#### Directions for this task
Repeat exactly the lines from the line containing "Showing 161 to 176 of 297 (19 Pages)" through the last line of the records below, inclusive, and nothing else.

Exercise material section start

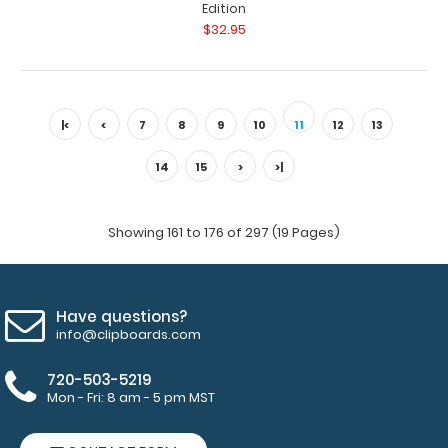
Edition
$32.95
WhiteCoat Clipboard® - Silver Dental Edition This is a
one-of-a-kind patented full size..
|<
<
7
8
9
10
11
12
13
14
15
>
>|
Showing 161 to 176 of 297 (19 Pages)
Have questions?
info@clipboards.com
720-503-5219
WhiteCoat Clipboard® - Silver Dietitian Edition
Mon - Fri: 8 am - 5 pm MST
$32.95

Exercise material section end

#### Written solution
Showing 161 to 176 of 297 (19 Pages)
Have questions?
info@clipboards.com
720-503-5219
WhiteCoat Clipboard® - Silver Dietitian Edition
Mon - Fri: 8 am - 5 pm MST
$32.95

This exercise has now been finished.